Brief
Copy the lines below exactly, starting at the line that contains "SUBSCRIU-TE AL" and stopping after the last line, and include no other lines.

START Information given

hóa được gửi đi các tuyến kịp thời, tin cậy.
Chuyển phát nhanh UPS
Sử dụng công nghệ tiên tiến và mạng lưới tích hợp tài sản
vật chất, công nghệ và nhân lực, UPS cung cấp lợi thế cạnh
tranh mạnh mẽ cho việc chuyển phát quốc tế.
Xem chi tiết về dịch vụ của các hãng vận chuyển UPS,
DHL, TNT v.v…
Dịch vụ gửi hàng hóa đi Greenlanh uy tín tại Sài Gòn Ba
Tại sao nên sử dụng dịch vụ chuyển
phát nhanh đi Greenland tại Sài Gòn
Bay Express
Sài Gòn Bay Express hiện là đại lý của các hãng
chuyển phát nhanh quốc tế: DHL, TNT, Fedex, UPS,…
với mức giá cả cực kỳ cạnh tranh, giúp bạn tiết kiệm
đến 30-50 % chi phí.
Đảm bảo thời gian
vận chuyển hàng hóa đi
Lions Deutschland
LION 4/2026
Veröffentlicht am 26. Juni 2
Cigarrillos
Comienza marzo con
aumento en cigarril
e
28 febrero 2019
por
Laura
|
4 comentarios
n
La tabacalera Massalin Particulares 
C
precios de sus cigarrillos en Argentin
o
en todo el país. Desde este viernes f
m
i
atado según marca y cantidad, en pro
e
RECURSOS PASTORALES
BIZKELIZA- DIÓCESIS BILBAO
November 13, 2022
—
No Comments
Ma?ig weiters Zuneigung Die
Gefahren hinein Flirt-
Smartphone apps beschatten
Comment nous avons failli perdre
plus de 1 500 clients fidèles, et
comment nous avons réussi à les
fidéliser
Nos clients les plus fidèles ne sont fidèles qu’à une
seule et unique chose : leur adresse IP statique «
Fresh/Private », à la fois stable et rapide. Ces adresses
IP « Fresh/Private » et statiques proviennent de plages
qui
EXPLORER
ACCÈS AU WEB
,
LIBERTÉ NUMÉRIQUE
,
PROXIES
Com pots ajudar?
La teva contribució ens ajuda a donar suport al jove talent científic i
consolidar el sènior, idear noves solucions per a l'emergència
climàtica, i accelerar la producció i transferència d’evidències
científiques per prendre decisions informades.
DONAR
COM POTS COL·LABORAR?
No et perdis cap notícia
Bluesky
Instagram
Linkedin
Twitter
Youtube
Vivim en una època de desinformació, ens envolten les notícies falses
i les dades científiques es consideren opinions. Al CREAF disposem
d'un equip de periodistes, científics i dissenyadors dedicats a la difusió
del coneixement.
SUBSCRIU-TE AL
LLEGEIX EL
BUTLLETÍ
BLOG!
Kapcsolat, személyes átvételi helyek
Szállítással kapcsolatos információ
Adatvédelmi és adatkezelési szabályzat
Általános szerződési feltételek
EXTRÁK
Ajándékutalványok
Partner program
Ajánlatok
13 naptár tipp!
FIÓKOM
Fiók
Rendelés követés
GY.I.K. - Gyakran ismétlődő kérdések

END Information given

Exercise output
SUBSCRIU-TE AL
LLEGEIX EL
BUTLLETÍ
BLOG!
Kapcsolat, személyes átvételi helyek
Szállítással kapcsolatos információ
Adatvédelmi és adatkezelési szabályzat
Általános szerződési feltételek
EXTRÁK
Ajándékutalványok
Partner program
Ajánlatok
13 naptár tipp!
FIÓKOM
Fiók
Rendelés követés
GY.I.K. - Gyakran ismétlődő kérdések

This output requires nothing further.